* WHAT TO PRODUCE: Exact copies of all the lines below are required, with the pictures omitted.

*** SOURCE MATERIAL ***

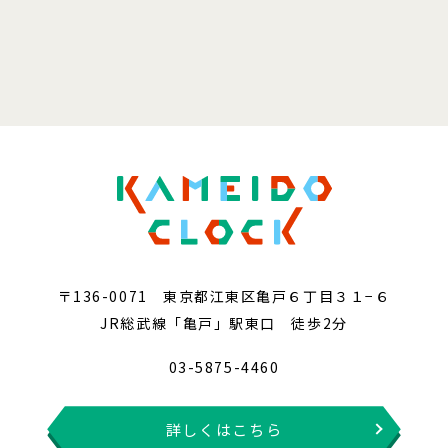
〒136-0071 東京都江東区亀戸６丁目３１−６
JR総武線「亀戸」駅東口 徒歩2分
03-5875-4460
詳しくはこちら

*** End of SOURCE MATERIAL ***

* RESPONSE:
〒136-0071 東京都江東区亀戸６丁目３１−６
JR総武線「亀戸」駅東口 徒歩2分
03-5875-4460
詳しくはこちら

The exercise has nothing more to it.